#### INFORMATION SUPPLIED

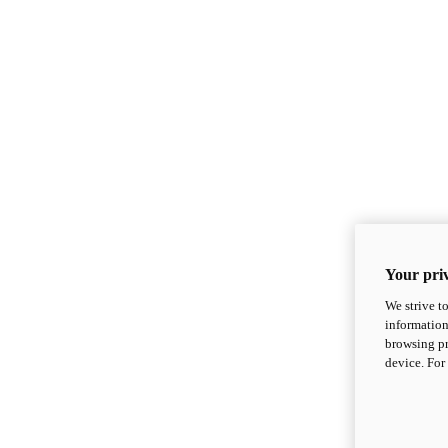
Your priv
We strive t
information
browsing pr
device. For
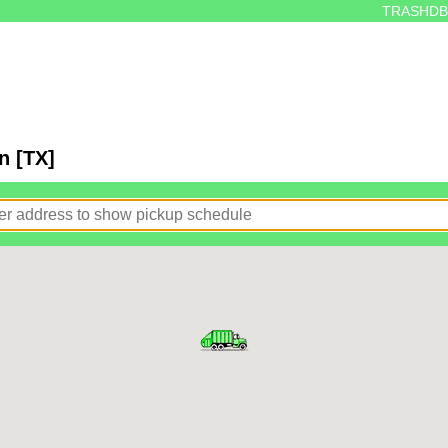
TRASHDB
n [TX]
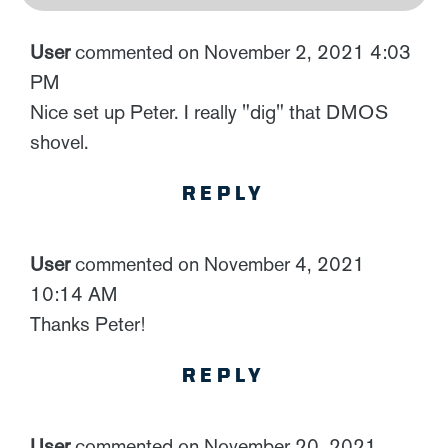
User
commented on November 2, 2021 4:03
PM
Nice set up Peter. I really "dig" that DMOS
shovel.
REPLY
User
commented on November 4, 2021
10:14 AM
Thanks Peter!
REPLY
User
commented on November 20, 2021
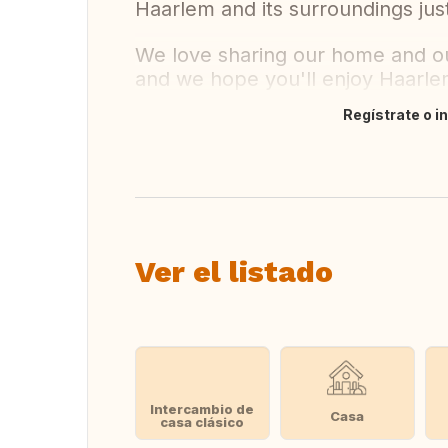
Haarlem and its surroundings just
We love sharing our home and our
and we hope you'll enjoy Haarl
Regístrate o i
Traducir
Ver el listado
Intercambio de
Casa
casa clásico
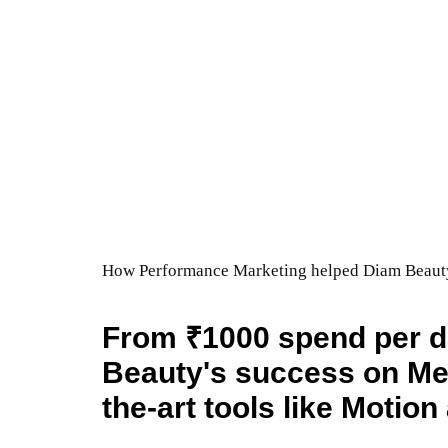
How Performance Marketing helped Diam Beauty 
From ₹1000 spend per d
Beauty's success on Met
the-art tools like Motio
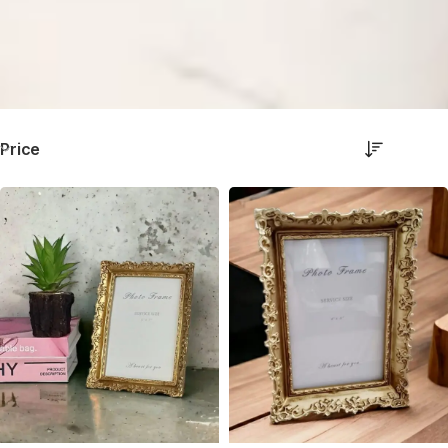
Price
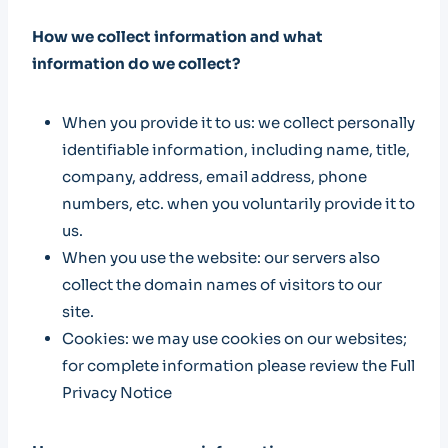
How we collect information and what
information do we collect?
When you provide it to us: we collect personally
identifiable information, including name, title,
company, address, email address, phone
numbers, etc. when you voluntarily provide it to
us.
When you use the website: our servers also
collect the domain names of visitors to our
site.
Cookies: we may use cookies on our websites;
for complete information please review the Full
Privacy Notice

#### PROBLEM REQUIREMENTS
Using the records above, retype everything exactly except the pictures.

#### EXPECTED OUTPUT
Your priv
We strive t
information
browsing pr
device. For
TRASHDB
n [TX]
User
commented on November 2, 2021 4:03
PM
Nice set up Peter. I really "dig" that DMOS
shovel.
REPLY
User
commented on November 4, 2021
10:14 AM
Thanks Peter!
REPLY
User
commented on November 20, 2021
Haarlem and its surroundings just
We love sharing our home and our
and we hope you'll enjoy Haarl
Regístrate o i
Traducir
Ver el listado
Intercambio de
Casa
casa clásico
How Performance Marketing helped Diam Beauty 
From ₹1000 spend per d
Beauty's success on Met
the-art tools like Motio
Price
How we collect information and what
information do we collect?
When you provide it to us: we collect personally
identifiable information, including name, title,
company, address, email address, phone
numbers, etc. when you voluntarily provide it to
us.
When you use the website: our servers also
collect the domain names of visitors to our
site.
Cookies: we may use cookies on our websites;
for complete information please review the Full
Privacy Notice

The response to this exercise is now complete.